[Extracted entries — start]

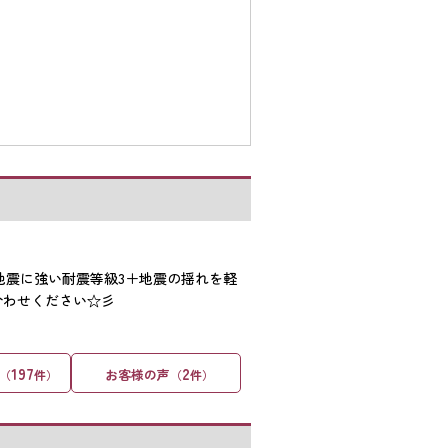
地震に強い耐震等級3＋地震の揺れを軽
合わせください☆彡
197
2
お客様の声
（
件）
（
件）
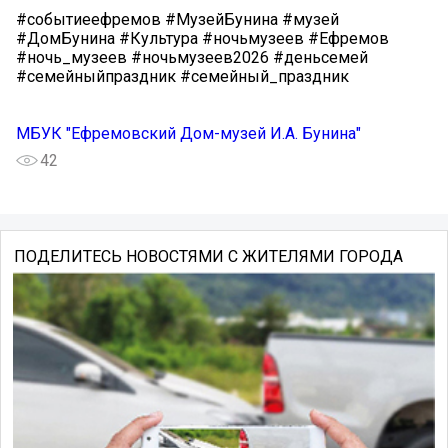
#событиеефремов #МузейБунина #музей
#ДомБунина #Культура #ночьмузеев #Ефремов
#ночь_музеев #ночьмузеев2026 #деньсемей
#семейныйпраздник #семейный_праздник
МБУК "Ефремовский Дом-музей И.А. Бунина"
42
ПОДЕЛИТЕСЬ НОВОСТЯМИ С ЖИТЕЛЯМИ ГОРОДА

[Extracted entries — finish]

What is being asked >> Look above for the line with "#событиеефремов #МузейБунина #музей", then copy it and each later line exactly, stopping at the last line of the records.

Answer to this task >>
#событиеефремов #МузейБунина #музей
#ДомБунина #Культура #ночьмузеев #Ефремов
#ночь_музеев #ночьмузеев2026 #деньсемей
#семейныйпраздник #семейный_праздник
МБУК "Ефремовский Дом-музей И.А. Бунина"
42
ПОДЕЛИТЕСЬ НОВОСТЯМИ С ЖИТЕЛЯМИ ГОРОДА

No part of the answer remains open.